Data to examine:
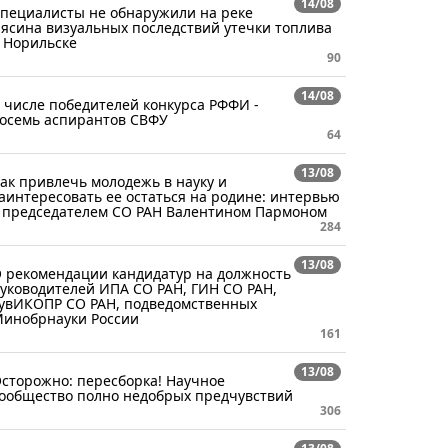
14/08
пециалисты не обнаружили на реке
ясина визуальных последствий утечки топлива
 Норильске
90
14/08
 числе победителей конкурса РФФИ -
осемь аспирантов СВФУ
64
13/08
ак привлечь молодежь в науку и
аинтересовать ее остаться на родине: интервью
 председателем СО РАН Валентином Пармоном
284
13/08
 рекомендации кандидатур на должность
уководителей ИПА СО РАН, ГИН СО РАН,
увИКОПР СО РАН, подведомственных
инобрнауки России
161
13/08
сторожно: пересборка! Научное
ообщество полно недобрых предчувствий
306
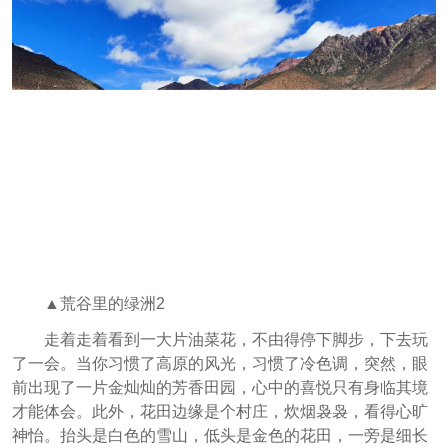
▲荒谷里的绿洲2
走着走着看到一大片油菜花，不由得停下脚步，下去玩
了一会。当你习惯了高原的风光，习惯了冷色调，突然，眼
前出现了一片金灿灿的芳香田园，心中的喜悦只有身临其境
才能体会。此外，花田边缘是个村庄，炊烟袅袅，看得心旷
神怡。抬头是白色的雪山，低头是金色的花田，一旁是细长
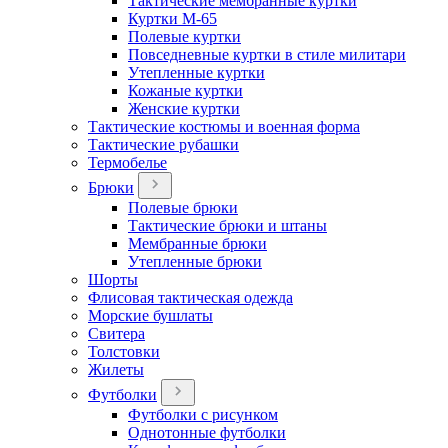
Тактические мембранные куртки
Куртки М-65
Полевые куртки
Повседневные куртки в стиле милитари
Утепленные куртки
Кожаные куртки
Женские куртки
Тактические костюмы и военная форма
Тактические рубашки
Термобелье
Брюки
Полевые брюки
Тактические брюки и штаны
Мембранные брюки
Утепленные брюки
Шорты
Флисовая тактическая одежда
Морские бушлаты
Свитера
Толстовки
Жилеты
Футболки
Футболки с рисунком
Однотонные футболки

What to work on: Exact repeats of the lines from the first one in the data through the line containing "才能体会。此外，花田边缘是个村庄，炊烟袅袅，看得心旷" make up the answer. Pictures do not.

Exercise answer:
14/08
пециалисты не обнаружили на реке
ясина визуальных последствий утечки топлива
 Норильске
90
14/08
 числе победителей конкурса РФФИ -
осемь аспирантов СВФУ
64
13/08
ак привлечь молодежь в науку и
аинтересовать ее остаться на родине: интервью
 председателем СО РАН Валентином Пармоном
284
13/08
 рекомендации кандидатур на должность
уководителей ИПА СО РАН, ГИН СО РАН,
увИКОПР СО РАН, подведомственных
инобрнауки России
161
13/08
сторожно: пересборка! Научное
ообщество полно недобрых предчувствий
306
▲荒谷里的绿洲2
走着走着看到一大片油菜花，不由得停下脚步，下去玩
了一会。当你习惯了高原的风光，习惯了冷色调，突然，眼
前出现了一片金灿灿的芳香田园，心中的喜悦只有身临其境
才能体会。此外，花田边缘是个村庄，炊烟袅袅，看得心旷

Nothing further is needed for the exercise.